エラシストラトス(Erasistratus, 前304?-250?)は,全身の隅々までに静脈,動脈,神経という脈管が分布しており,静脈には血液が,動脈と神経にはプネウマ(pneuma,精気)が流れていると考えた*.食事から得た栄養をもとに肝臓で血液が作られ,静脈によって全身に運ばれる.プネウマは目に見えない気体のようなもので,肺が取り込んだ空気を原料として心臓で「生命のプネウマ」となり,動脈で全身に送られる.その一部は脳で「精神のプネウマ」となり神経で全身に送られる.この考えは後にガレノスに受け継がれて発展する. またエラシストラトスはヒポクラテスの体液病理学ではなく固体病理学の立場をとり,臓器の異常によりプネウマの流れが悪くなることが病気の原因であると考えた.

この後アレクサンドリアの医学はあまり見るべき成果がないまま停滞した.前30年女王クレパトラがローマに敗れ捕虜となって自殺,エジプト王朝は滅亡し,ヘレニズム国家はすべてローマの支配下に置かれることになった.  

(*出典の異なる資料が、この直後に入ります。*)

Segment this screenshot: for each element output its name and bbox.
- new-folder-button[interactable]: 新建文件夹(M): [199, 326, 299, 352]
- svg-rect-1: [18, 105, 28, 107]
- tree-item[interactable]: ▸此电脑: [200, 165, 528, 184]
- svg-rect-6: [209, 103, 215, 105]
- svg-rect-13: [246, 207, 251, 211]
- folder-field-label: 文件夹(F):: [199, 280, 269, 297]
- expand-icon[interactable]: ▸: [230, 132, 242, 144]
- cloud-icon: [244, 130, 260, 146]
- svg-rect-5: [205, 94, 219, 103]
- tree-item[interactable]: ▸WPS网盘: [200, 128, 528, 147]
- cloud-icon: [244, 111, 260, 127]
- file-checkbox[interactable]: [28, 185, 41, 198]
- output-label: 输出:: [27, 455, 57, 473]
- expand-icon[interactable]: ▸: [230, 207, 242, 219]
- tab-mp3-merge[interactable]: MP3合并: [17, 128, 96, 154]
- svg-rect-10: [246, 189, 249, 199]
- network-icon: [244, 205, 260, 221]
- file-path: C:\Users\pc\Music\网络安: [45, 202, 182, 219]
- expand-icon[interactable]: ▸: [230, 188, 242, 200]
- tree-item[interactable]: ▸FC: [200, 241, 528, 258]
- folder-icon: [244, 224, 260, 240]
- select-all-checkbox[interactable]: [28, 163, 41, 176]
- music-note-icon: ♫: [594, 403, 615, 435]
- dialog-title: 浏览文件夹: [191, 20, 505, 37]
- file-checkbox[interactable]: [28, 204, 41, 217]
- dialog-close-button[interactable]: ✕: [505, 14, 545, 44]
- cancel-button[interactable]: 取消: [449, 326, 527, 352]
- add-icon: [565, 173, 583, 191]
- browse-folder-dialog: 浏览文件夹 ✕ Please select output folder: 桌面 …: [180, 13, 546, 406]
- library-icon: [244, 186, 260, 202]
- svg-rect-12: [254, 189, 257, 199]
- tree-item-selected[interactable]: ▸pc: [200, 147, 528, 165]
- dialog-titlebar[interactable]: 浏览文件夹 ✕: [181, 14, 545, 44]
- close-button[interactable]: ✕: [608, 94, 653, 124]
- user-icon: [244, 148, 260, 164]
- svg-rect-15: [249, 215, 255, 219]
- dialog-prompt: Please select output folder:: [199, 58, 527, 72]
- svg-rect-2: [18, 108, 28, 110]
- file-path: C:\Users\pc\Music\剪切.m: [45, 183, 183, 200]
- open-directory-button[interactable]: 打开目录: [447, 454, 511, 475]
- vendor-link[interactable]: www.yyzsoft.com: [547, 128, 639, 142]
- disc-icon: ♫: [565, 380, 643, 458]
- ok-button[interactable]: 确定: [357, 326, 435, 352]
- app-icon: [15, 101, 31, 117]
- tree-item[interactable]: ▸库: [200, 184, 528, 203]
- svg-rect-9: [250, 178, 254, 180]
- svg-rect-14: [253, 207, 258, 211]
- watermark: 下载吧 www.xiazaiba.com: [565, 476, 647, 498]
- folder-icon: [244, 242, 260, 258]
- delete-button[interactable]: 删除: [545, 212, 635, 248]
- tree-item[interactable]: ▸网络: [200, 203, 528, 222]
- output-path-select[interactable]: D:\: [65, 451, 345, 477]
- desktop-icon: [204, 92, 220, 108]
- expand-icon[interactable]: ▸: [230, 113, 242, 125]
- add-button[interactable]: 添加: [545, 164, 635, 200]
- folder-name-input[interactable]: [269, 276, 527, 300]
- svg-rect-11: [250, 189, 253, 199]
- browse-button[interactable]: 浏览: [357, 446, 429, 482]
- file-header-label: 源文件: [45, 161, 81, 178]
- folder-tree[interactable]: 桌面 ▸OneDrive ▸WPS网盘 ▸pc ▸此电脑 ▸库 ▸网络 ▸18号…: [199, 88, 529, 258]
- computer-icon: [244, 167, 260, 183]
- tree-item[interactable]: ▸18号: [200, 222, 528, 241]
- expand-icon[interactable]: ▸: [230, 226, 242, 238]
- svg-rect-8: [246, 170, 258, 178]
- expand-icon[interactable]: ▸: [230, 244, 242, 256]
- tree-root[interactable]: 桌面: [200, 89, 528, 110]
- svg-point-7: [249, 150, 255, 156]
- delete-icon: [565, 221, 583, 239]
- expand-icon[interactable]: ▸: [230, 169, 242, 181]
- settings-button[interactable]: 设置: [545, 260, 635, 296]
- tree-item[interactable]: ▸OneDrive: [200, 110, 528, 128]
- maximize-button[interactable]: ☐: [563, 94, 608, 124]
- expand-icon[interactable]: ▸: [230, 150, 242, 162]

* プネウマと動脈: プネウマは目に見えない気体のようなもので,精気,霊魂,霊など訳されるが,キリスト教では後に聖霊(spirit)と解された (例:"And there are three that bear witness in earth, the spirit, and the water, and the blood" John I 5:8, KJV).動脈は気体を運び内部は空虚であるとする考えは,実際に屍体を解剖すると,弾性血管である動脈は死亡時に内腔から血液が駆出されて空虚であることが多いことに由来する.動脈の語源,ラテン語の arteria は気道を意味する言葉であった.